I was feeling clever.

So I showed this girl this piece of paper I was so proud of, about Iraq and oil crises and George W. Bush, all in AABB rhyme-scheme and stanzas. And she sort of shrugged, and was nice to me. She may have even said it was good.

She was lying.

Henceforth, I remained not-a-writer. My sophomore year of high school, I became involved with the school newspaper, The Tattler. Over the next couple years, I wrote several April Fools pieces, set an unofficial record for letters and poems to the editor, and wrote maybe one news story (that wasn't very good).

My technical writing faltered throughout this time. I entered a Tattler column contest, and was told unofficially - by a friend - that my entry was unreadable. (By comparison, reading this blog post is like trying to find a needle in a pincushion). I turned in one essay that came back to me with the comment, "Is this a joke?"

And no, it wasn't.

But I also did a bit of experimenting. I wrote some of my first short-stories, including both fiction and non-fiction. Some of them caught some attention: by my closest friends and family members, who would have shown me attention (I would assume) no matter what.

And/but I was ambitious, back then. I wanted the moon, or nothing. So I began the thing I thought would make me a writer, once and for all, and which nobody could argue with.

It was not The Almost Crime. It was a book called, Suggested Changes in Bold.

Like many grand ideas I'd had, I entered college without finishing Suggested Changes in Bold. Once I was there a couple short stories trickled out of me - but they were John-Irving-inspired, and preachy, and longer than they needed to be, and more-or-less plot-less. And none of them are worth mentioning here.

However, a wonderful thing also happened my freshman year. It came with cash-money, and a picture, and some free desserts. (Just? I don't know.) It was called a James E. Rice, Jr. Prize, and came with publication. I was officially kicked in the pants.

That summer, I went home and had a bout of two-dimensional writing circles (the opposite of a "writing block...").

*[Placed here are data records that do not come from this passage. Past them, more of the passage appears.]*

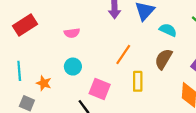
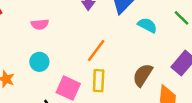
brown semicircle: (163, 59) -> (143, 75), moved
yellow rectangle: (138, 81) -> (99, 81), moved

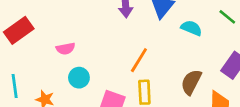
pink semicircle: (40, 24) -> (66, 49), moved

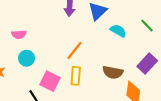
brown semicircle: (191, 82) -> (113, 72), turned -114

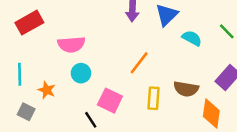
pink semicircle: (19, 34) -> (71, 44), size x1.5
yellow rectangle: (76, 76) -> (153, 98), moved

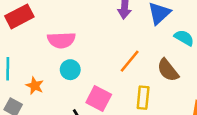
brown semicircle: (186, 89) -> (168, 70), moved, turned 40

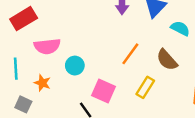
pink semicircle: (61, 40) -> (47, 46), moved
yellow rectangle: (143, 98) -> (145, 87), turned 30

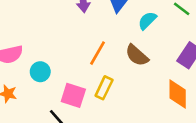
cyan semicircle: (180, 28) -> (147, 21), turned -66
yellow rectangle: (145, 87) -> (104, 88), moved

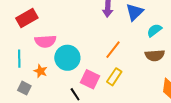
brown semicircle: (137, 55) -> (155, 55), moved, turned -54
cyan circle: (40, 72) -> (67, 58), size x1.6

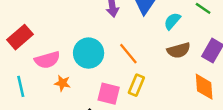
orange line: (113, 50) -> (128, 54), turned -66
cyan circle: (67, 58) -> (89, 53), moved
orange star: (40, 71) -> (62, 83), moved

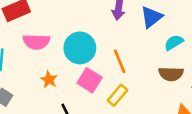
orange star: (62, 83) -> (49, 80), moved
pink square: (109, 94) -> (90, 80), moved

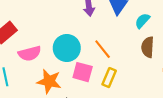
brown semicircle: (171, 74) -> (148, 47), turned 108
orange star: (49, 80) -> (49, 81), size x1.6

I wrote about half of Suggested Changes in Bold in a week, and had my dear, darling dad print and bind a couple of copies for me. I did some editing (not enough) and asked around for some editing (not enough), and had grand schemes for what I was going to do with my finished product, now.

Again, I didn't follow through.

One good thing became of Suggested Changes in Bold, however -- before I decided to self-publish it and be done with it. My then-friend read it, and thought it was okay. Four years (and change) later, I married her.

Anyway.

I continued to write at Cornell, taking Verse Writing and then Narrative Writing and then Narrative Writing and then Narrative Writing. (I figured out that you could get credit more than once, if you changed professors.) I had some swings, some misses, and perhaps some RBIs. But I also had another wonderful thing happen to me my junior year, which may explain why I wrote The Almost Crime, and why I'm writing this blurb here. It came with cash money, too, and was called an Arthur Lynn Andrews Award for fiction.

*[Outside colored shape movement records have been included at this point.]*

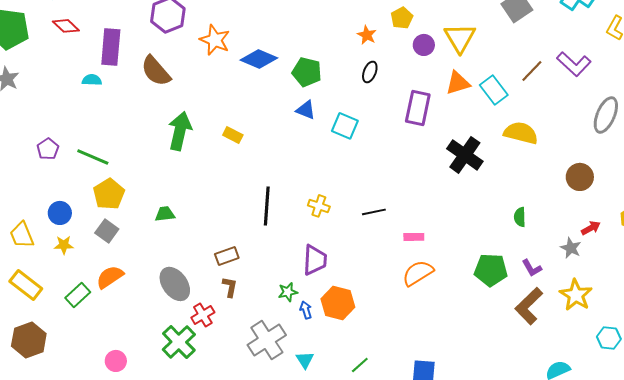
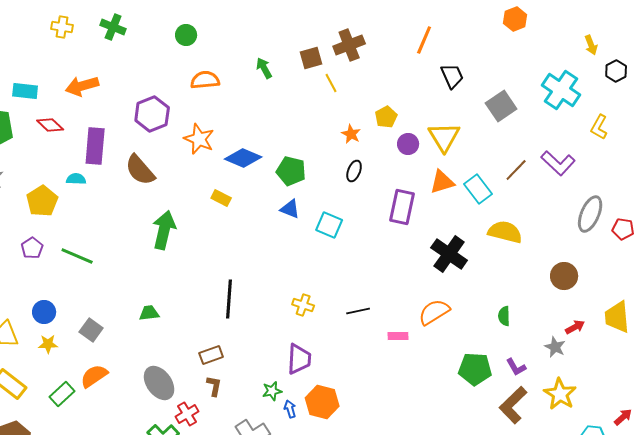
yellow rectangle: (233, 135) -> (221, 198), moved
yellow pentagon: (109, 194) -> (42, 201), moved
black line: (267, 206) -> (229, 299), moved
orange semicircle: (418, 273) -> (434, 312), moved

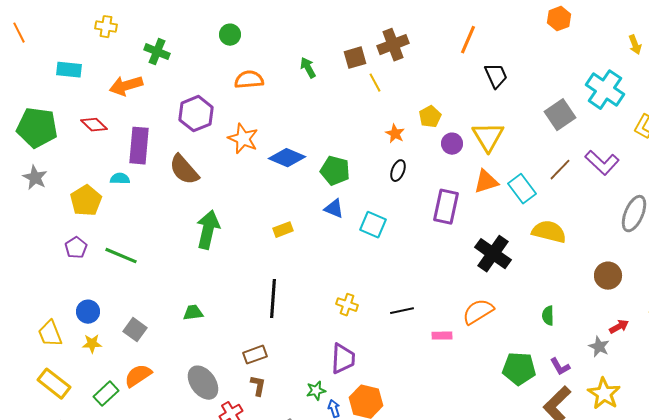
green cross: (113, 27) -> (157, 52), moved
cyan rectangle: (25, 91) -> (69, 70), moved
gray square: (501, 106) -> (560, 115), moved
yellow rectangle: (221, 198) -> (283, 230), moved, turned -48

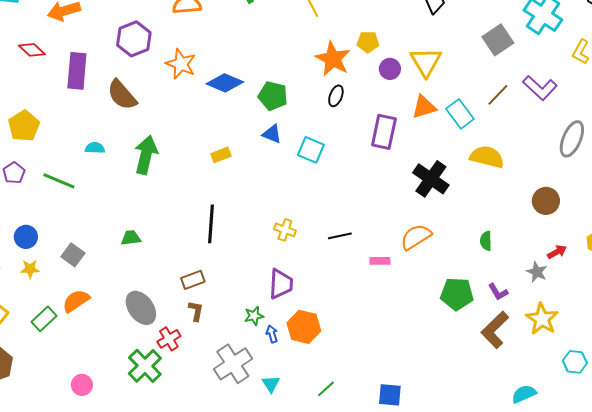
yellow pentagon: (430, 117) -> (368, 42), turned 30
orange star: (395, 134) -> (333, 59), size x1.8
cyan semicircle: (120, 179) -> (95, 148), moved

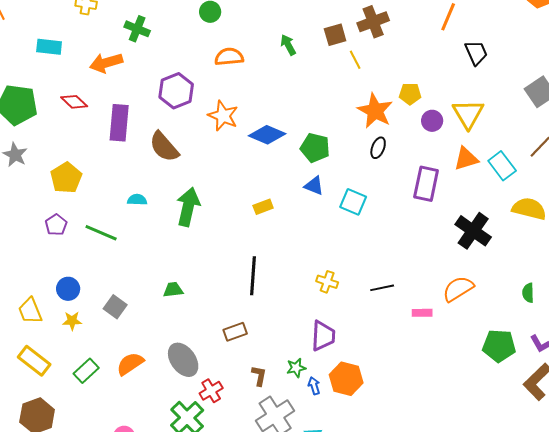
orange semicircle: (76, 301) -> (130, 364), moved
brown L-shape: (196, 311) -> (259, 376), moved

Once was a fluke, but now I was on to something... and for once, I knew what I was on to. It turned out, I could get inside a person's head pretty well. When I won the James E. Rice, Jr. Prize I had pretended to be Freud. When I won the Arthur Lynn Andrews prize, I had pretended to be a college student with an autism spectrum disorder, trying to find love. My plot-lines were still crap and my scene-setting was still crap, but I could more-or-less characterize.

And I could do almost anyone.

Since then, this is what I've built on. I've poured my mental energy into my characters, and let my characters dictate my stories. My writing has relied more on thoughts than actions (and hardly at all on setting scenes) - and The Almost Crime is no exception. Yes, there are car accidents. Yes, there is armed robbery. Yes, there is murder. But I swear to you that 1) The Almost Crime is my crown jewel, so far, and 2) the plot isn't where the action is.